## [Instructions for the task]
For this exercise, transcribe every line of the material exactly and skip the pictures.

## [Given information]

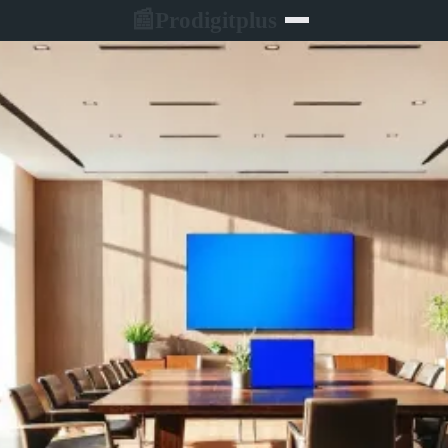
Prodigitplus
📰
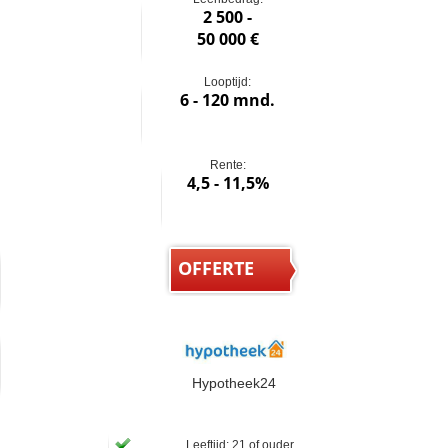
2 500 -
50 000 €
Looptijd:
6 - 120 mnd.
Rente:
4,5 - 11,5%
OFFERTE
Hypotheek24
Leeftijd: 21 of ouder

## [Answer to this exercise]
Prodigitplus
📰
2 500 -
50 000 €
Looptijd:
6 - 120 mnd.
Rente:
4,5 - 11,5%
OFFERTE
Hypotheek24
Leeftijd: 21 of ouder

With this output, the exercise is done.